Hacía tiempo que no pensaba en las posadas, y no precisamente en las de aquel cuento donde en una asesinaban al viajero, en la otra cocinaban una esquisita sopa de cadáver y en la tercera tallaban sus huesos en caprichosas figuras.
Leyendo ese cuento fue la primera vez que leí la palabra posada, en su estricto sentido de lugar para hospedarse y alojarse, diferente a la connotación que en Cuba tiene la palabra. En Cuba posada es sinónimo de sexo, aun lo és. Sexo sin opciones, sexo desesperado.Y es que no había un lugar más desesperado que una posada.
Quizás lo primero que alguien recuerde de una posada sea el hedor característico de aquellos cuartuchos, hedor que se fabricaba al mezclar humedad, sudor, humo de cigarrillos, cucarachas, semen y baños desaseados: el olor de las posadas. El escenario era siempre muy parecido: paredes despintadas, manchadas, cubiertas de inscripciones al estilo de “Aqui estuvo el Chichi” o “Te amo, fulana”, los colchones desvencijados, las sábanas percudidas, las ventanas tapiadas, alumbrado todo por un triste foco amarillo y con un baño que, en el mejor de los casos, tendría un hilillo de agua corriente y un pedazo de toalla, áspera esta como una lija, endurecida por el detergente industrial y los malos enjuagues. El piso siempre estaba astroso, cuando no asqueroso, pero allí había una cama, La Cama, por Dios, una cama al fin, después de horas de espera, el premio final de una noche que ya casi se acababa, una cama para el goze, para sudar y revolcarse, eso sí, con cuidado de no arrollar la sábana para no terminar yaciendo sobre un colchón de pesadillas, cubierto de manchas y húmedo de sudores ajenos. Y después, en el breve respiro, escuchar los quejidos y gritos que venían de otros cuartos y, a veces, las maldiciones e insultos mezclados con el rudio de la huída de los recabuchadores.

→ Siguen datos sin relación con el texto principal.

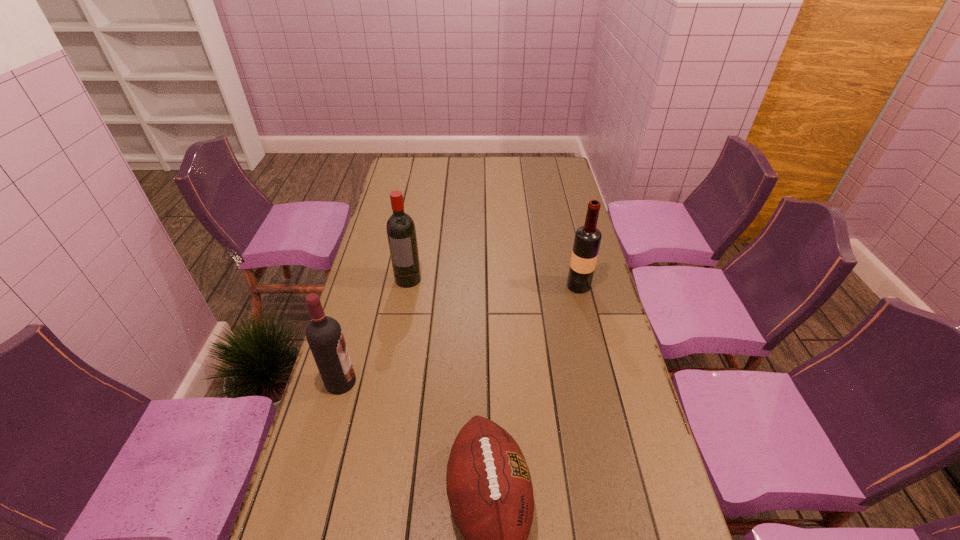 The height and width of the screenshot is (540, 960). What are the coordinates of `free region at the right edge` in the screenshot? It's located at (646, 504).

This screenshot has height=540, width=960. Find the location of `blank region between the leftmost wine bottle and the rightmost object`. blank region between the leftmost wine bottle and the rightmost object is located at coordinates (460, 334).

Locate an element on the screen. vacant space that is in between the third object from right to left and the rightmost wine bottle is located at coordinates 493,282.

Locate an element on the screen. vacant region between the leftmost wine bottle and the rightmost object is located at coordinates (460, 334).

Where is `object that stands as the closest to the shortest object`? The width and height of the screenshot is (960, 540). object that stands as the closest to the shortest object is located at coordinates (324, 335).

Locate an element on the screen. This screenshot has height=540, width=960. object that stands as the second closest to the rightmost wine bottle is located at coordinates (488, 483).

This screenshot has width=960, height=540. What are the coordinates of `the third closest wine bottle to the second object from right to left` in the screenshot? It's located at (401, 232).

At what (x,y) coordinates should I click in order to perform the action: click on wine bottle that can be found as the second closest to the leftmost object. Please return your answer as a coordinate pair (x, y). Looking at the image, I should click on (587, 240).

I want to click on vacant point that satisfies the following two spatial constraints: 1. on the label of the second object from left to right; 2. on the left side of the rightmost wine bottle, so click(407, 286).

Image resolution: width=960 pixels, height=540 pixels. I want to click on free space that satisfies the following two spatial constraints: 1. on the label of the rightmost object; 2. on the right side of the third object from right to left, so click(407, 286). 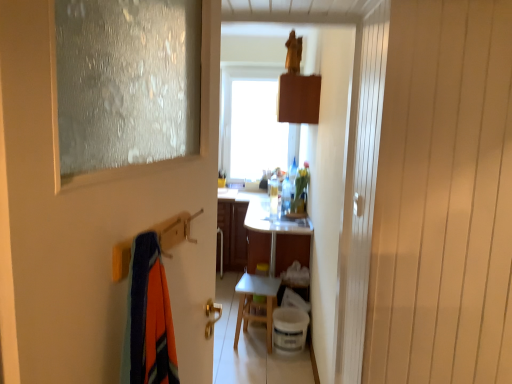 Question: Is translucent plastic bottle at center shorter than frosted glass door at left?

Choices:
 (A) yes
 (B) no

Answer: (A)

Question: From the image's perspective, would you say translucent plastic bottle at center is shown under frosted glass door at left?

Choices:
 (A) yes
 (B) no

Answer: (B)

Question: From the image's perspective, does translucent plastic bottle at center appear higher than frosted glass door at left?

Choices:
 (A) no
 (B) yes

Answer: (B)

Question: Can you confirm if translucent plastic bottle at center is taller than frosted glass door at left?

Choices:
 (A) yes
 (B) no

Answer: (B)

Question: Does translucent plastic bottle at center have a lesser width compared to frosted glass door at left?

Choices:
 (A) no
 (B) yes

Answer: (A)

Question: Is point (281, 200) positioned closer to the camera than point (264, 238)?

Choices:
 (A) closer
 (B) farther

Answer: (B)

Question: From a real-world perspective, is translucent plastic bottle at center positioned above or below white glossy vanity at center?

Choices:
 (A) above
 (B) below

Answer: (A)

Question: In terms of height, does translucent plastic bottle at center look taller or shorter compared to white glossy vanity at center?

Choices:
 (A) tall
 (B) short

Answer: (B)

Question: Is translucent plastic bottle at center to the left or to the right of white glossy vanity at center in the image?

Choices:
 (A) right
 (B) left

Answer: (A)

Question: Is translucent plastic bottle at center in front of or behind white matte table at center in the image?

Choices:
 (A) behind
 (B) front

Answer: (A)

Question: Is translucent plastic bottle at center situated inside white matte table at center or outside?

Choices:
 (A) inside
 (B) outside

Answer: (B)

Question: Is point (287, 195) positioned closer to the camera than point (267, 306)?

Choices:
 (A) closer
 (B) farther

Answer: (B)

Question: From the image's perspective, is translucent plastic bottle at center located above or below white matte table at center?

Choices:
 (A) above
 (B) below

Answer: (A)

Question: From a real-world perspective, is frosted glass door at left positioned above or below white glossy vanity at center?

Choices:
 (A) above
 (B) below

Answer: (A)

Question: From the image's perspective, relative to white glossy vanity at center, is frosted glass door at left above or below?

Choices:
 (A) below
 (B) above

Answer: (B)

Las Casitas de Ayestarán (mi primera vez), Cerro y Boyeros, las de Vento, donde unos patanes que pasaron en un tren nos gritaron tantos insultos que casi malogran la ocasión; la Monumental, reservada para quien tuviera auto, 11 y 24, 2 y 31, otra particularmente infame y cuyo nombre no recuerdo, cerca del Coney Island, donde tuve mi peor desempeño. Todas igual de inhóspitas y codiciadas, el ultimo refugio de la noche del sábado.
Después se fueron acabando y la gente se fue a los matorrales, a los portales oscuros, a los zaguanes, a donde la urgencia y la bicicleta los llevara. Cierta vez, no sé ni cómo y ni siquiera recuerdo el lugar, llegué a una azotea oscura, llena de escombros y alambres y allí, parados entre dos inmensos tanques de agua, nos desfogamos con tanto ímpetu que me quedé trabado entre los dos tanques y costó buen rato y esfuerzo salir de allí.
Después, a veces, la casa de un amigo o de un amigo de ella, o un cuarto en casa de unos desconocidos, por 3 ó 5 dólares, reservación previa, por favor. Y después me fuí.
Años después he pasado frente a las Casitas o Vento o por Cerro y Boyeros y veo que las posadas son de nuevo lo que, según la Real Academia Española, siempre debieron ser, lugares para alojarse. Allí viven familias que habrán pasado horrores para deshacerse de la pátina de mugre de años de amores urgentes. Habrán raspado paredes, fregado mil veces los pisos, colocado flores en las ventanas y purificado los baños en inumerables enjuagues de desinfectantes y detergentes.
Pero nada podrá exorcizar los espíritus de los amantes desesperados, la lujuria que impregna el lugar: tanto sexo deja huella y quizás los nuevos inquilinos se asombran de sus pasiones reencontradas, de la extraña sensación de amor furtivo que los acompaña en su cama y a lo mejor, en las mejores noches, los despierte el dulce quejido de una mujer que se arquea y se deshace en balbuceos que sólo su amante comprende.
Nada, que unas amigas mencionaron el tema y recordé alguna que otra cosa.